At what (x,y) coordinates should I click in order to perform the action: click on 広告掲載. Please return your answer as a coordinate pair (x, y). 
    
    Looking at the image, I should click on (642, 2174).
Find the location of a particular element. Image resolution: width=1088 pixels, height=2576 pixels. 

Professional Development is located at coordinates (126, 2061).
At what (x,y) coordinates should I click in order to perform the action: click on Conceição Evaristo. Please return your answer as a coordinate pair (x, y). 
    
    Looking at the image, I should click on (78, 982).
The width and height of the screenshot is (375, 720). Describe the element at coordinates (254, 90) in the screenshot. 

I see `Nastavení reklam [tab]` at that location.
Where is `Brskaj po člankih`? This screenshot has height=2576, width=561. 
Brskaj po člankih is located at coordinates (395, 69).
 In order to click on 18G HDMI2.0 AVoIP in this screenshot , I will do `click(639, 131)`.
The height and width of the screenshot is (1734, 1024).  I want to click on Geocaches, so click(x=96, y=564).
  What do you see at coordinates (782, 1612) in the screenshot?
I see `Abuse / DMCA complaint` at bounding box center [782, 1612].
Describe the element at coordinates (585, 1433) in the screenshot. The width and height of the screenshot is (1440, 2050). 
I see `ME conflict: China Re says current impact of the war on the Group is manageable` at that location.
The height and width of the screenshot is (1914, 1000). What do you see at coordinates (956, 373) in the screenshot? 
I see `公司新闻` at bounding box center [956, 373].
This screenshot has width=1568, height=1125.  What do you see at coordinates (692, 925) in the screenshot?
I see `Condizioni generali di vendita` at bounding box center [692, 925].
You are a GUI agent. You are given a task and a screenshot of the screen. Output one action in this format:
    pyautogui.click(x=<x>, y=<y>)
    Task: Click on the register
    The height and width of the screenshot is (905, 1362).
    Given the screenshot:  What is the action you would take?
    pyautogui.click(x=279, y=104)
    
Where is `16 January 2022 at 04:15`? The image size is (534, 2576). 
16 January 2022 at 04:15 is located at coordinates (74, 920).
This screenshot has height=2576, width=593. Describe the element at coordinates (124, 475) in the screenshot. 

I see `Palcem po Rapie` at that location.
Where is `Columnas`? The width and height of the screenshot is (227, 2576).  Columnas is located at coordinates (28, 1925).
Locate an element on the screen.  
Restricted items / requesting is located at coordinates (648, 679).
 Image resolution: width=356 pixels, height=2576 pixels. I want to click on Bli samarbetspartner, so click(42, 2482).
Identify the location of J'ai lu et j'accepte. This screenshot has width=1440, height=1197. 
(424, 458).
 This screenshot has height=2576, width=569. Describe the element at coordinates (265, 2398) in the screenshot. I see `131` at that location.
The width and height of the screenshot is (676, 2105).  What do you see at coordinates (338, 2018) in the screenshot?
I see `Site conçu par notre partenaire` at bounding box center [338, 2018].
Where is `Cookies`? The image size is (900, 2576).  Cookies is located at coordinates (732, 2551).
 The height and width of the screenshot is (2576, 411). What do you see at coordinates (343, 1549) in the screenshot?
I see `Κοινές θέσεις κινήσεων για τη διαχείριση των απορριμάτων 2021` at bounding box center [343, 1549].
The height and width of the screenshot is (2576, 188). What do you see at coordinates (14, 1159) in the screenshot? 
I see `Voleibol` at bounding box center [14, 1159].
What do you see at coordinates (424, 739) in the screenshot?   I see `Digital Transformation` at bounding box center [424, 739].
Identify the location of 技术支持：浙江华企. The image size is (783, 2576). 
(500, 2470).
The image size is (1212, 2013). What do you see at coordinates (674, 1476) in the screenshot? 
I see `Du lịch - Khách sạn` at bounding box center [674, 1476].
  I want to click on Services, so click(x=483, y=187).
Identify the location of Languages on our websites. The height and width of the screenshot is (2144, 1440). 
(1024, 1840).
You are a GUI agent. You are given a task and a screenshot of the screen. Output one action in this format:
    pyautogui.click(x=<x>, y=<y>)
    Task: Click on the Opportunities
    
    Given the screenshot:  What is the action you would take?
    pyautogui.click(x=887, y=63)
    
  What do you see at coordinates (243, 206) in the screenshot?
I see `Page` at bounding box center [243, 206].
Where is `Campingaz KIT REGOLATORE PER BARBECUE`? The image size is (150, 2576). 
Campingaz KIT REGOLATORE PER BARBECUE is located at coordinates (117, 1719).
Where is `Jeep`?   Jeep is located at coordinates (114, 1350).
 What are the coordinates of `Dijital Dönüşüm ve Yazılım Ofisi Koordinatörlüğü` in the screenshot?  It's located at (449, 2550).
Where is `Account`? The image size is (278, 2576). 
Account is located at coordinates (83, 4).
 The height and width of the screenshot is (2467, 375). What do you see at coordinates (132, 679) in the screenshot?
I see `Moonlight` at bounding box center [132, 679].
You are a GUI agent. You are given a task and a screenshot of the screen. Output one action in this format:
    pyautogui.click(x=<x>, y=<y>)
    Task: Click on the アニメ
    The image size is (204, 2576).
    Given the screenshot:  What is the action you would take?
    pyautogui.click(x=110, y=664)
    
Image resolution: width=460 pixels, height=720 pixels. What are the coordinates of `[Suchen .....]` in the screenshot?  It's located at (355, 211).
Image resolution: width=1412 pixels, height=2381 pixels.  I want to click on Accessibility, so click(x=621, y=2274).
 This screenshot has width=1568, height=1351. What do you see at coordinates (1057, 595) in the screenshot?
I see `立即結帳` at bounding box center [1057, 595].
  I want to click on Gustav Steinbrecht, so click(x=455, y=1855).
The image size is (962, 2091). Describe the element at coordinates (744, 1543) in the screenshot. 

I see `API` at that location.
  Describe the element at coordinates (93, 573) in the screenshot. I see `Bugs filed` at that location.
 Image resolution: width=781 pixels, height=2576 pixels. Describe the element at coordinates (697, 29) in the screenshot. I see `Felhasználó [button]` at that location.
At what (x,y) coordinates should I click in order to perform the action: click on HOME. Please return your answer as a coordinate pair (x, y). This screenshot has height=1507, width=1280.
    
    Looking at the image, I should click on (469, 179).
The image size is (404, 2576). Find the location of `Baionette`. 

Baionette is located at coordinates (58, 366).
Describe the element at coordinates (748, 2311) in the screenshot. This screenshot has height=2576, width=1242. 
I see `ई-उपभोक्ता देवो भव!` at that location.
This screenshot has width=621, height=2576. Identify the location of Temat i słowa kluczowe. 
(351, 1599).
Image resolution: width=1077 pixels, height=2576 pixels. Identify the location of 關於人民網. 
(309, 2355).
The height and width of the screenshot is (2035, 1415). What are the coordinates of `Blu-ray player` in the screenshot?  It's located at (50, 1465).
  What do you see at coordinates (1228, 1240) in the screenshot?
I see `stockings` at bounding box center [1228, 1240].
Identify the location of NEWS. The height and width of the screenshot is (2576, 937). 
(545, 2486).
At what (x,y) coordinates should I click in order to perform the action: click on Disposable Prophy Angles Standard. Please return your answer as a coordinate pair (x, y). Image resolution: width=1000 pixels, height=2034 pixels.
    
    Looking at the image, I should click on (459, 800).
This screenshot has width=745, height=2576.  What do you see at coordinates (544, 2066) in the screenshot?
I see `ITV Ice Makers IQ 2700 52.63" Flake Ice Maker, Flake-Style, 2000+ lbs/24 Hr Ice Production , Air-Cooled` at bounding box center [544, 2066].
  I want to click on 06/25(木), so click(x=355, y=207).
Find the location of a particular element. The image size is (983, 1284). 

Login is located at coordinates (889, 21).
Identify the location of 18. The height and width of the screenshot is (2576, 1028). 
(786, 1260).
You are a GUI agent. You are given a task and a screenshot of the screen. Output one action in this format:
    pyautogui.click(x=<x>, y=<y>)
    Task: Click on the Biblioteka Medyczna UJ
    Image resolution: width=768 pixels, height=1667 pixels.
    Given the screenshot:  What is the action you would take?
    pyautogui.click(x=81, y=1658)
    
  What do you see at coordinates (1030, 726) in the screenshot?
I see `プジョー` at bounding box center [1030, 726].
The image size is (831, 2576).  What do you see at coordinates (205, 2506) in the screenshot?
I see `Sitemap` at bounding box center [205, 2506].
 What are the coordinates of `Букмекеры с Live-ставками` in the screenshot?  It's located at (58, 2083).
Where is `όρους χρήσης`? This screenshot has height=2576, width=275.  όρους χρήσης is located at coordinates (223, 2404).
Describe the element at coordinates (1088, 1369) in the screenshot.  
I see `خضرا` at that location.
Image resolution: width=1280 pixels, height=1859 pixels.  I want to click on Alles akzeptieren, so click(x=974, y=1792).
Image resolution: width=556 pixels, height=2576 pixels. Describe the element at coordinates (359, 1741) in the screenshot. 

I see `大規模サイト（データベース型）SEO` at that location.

__________

What to do.
Please reproduce exactly the lines in the listing above from the one containing "Task: Click on the Opportunities" through the one containing "Image resolution: width=460", both included, and nothing more.

Exercise answer.
    Task: Click on the Opportunities
    
    Given the screenshot:  What is the action you would take?
    pyautogui.click(x=887, y=63)
    
  What do you see at coordinates (243, 206) in the screenshot?
I see `Page` at bounding box center [243, 206].
Where is `Campingaz KIT REGOLATORE PER BARBECUE`? The image size is (150, 2576). 
Campingaz KIT REGOLATORE PER BARBECUE is located at coordinates (117, 1719).
Where is `Jeep`?   Jeep is located at coordinates (114, 1350).
 What are the coordinates of `Dijital Dönüşüm ve Yazılım Ofisi Koordinatörlüğü` in the screenshot?  It's located at (449, 2550).
Where is `Account`? The image size is (278, 2576). 
Account is located at coordinates (83, 4).
 The height and width of the screenshot is (2467, 375). What do you see at coordinates (132, 679) in the screenshot?
I see `Moonlight` at bounding box center [132, 679].
You are a GUI agent. You are given a task and a screenshot of the screen. Output one action in this format:
    pyautogui.click(x=<x>, y=<y>)
    Task: Click on the アニメ
    The image size is (204, 2576).
    Given the screenshot:  What is the action you would take?
    pyautogui.click(x=110, y=664)
    
Image resolution: width=460 pixels, height=720 pixels. What are the coordinates of `[Suchen .....]` in the screenshot?  It's located at (355, 211).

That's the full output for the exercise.